START Data under study
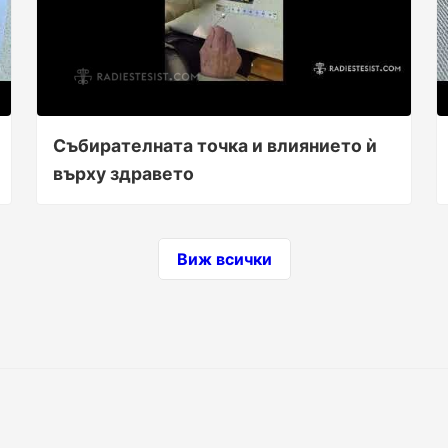
Събирателната точка и влиянието ѝ
върху здравето
Виж всички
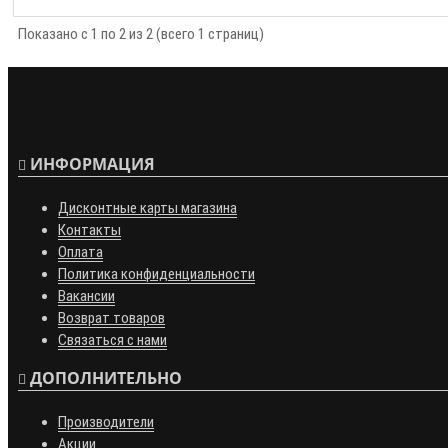
Показано с 1 по 2 из 2 (всего 1 страниц)
ИНФОРМАЦИЯ
Дисконтные карты магазина
Контакты
Оплата
Политика конфиденциальности
Вакансии
Возврат товаров
Связаться с нами
ДОПОЛНИТЕЛЬНО
Производители
Акции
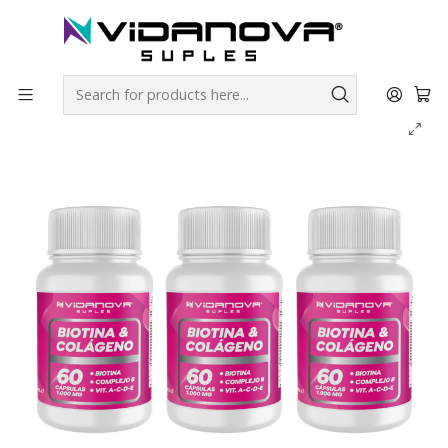
Envíos GRATIS a todo Chile por todo Julio en SUPLEMENTOS.
Home
Combos
Biotina + Colágeno PACK X3- Vidanova® Suples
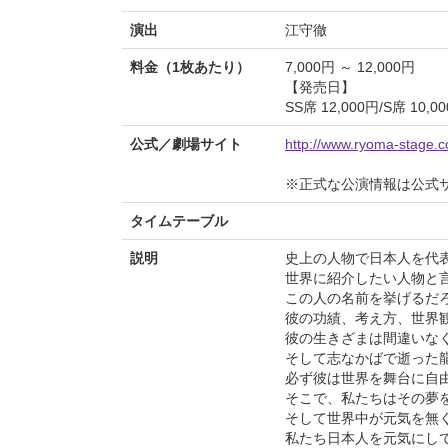
演出
江守徹
料金（1枚あたり）
7,000円 ～ 12,000円
【発売日】
SS席 12,000円/S席 10,0
公式／劇場サイト
http://www.ryoma-stage.c
※正式な公演情報は公式
タイムテーブル
説明
史上の人物で日本人を代
世界に紹介したい人物と
この人の名前を挙げるだ
彼の功績、考え方、世界
彼の生きざまは間違いな
そして志なかばで逝った
必ず彼は世界を舞台に自
そこで、私たちはその夢
そして世界中が元気を無
私たち日本人を元気にし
END Data under study
* Exercise goal *
Leave out the pictures and give the rest of the material again, unaltered.

* Answer to the exercise *
Събирателната точка и влиянието ѝ
върху здравето
Виж всички
Показано с 1 по 2 из 2 (всего 1 страниц)
ИНФОРМАЦИЯ
Дисконтные карты магазина
Контакты
Оплата
Политика конфиденциальности
Вакансии
Возврат товаров
Связаться с нами
ДОПОЛНИТЕЛЬНО
Производители
Акции
Envíos GRATIS a todo Chile por todo Julio en SUPLEMENTOS.
Home
Combos
Biotina + Colágeno PACK X3- Vidanova® Suples
演出
江守徹
料金（1枚あたり）
7,000円 ～ 12,000円
【発売日】
SS席 12,000円/S席 10,0
公式／劇場サイト
http://www.ryoma-stage.c
※正式な公演情報は公式
タイムテーブル
説明
史上の人物で日本人を代
世界に紹介したい人物と
この人の名前を挙げるだ
彼の功績、考え方、世界
彼の生きざまは間違いな
そして志なかばで逝った
必ず彼は世界を舞台に自
そこで、私たちはその夢
そして世界中が元気を無
私たち日本人を元気にし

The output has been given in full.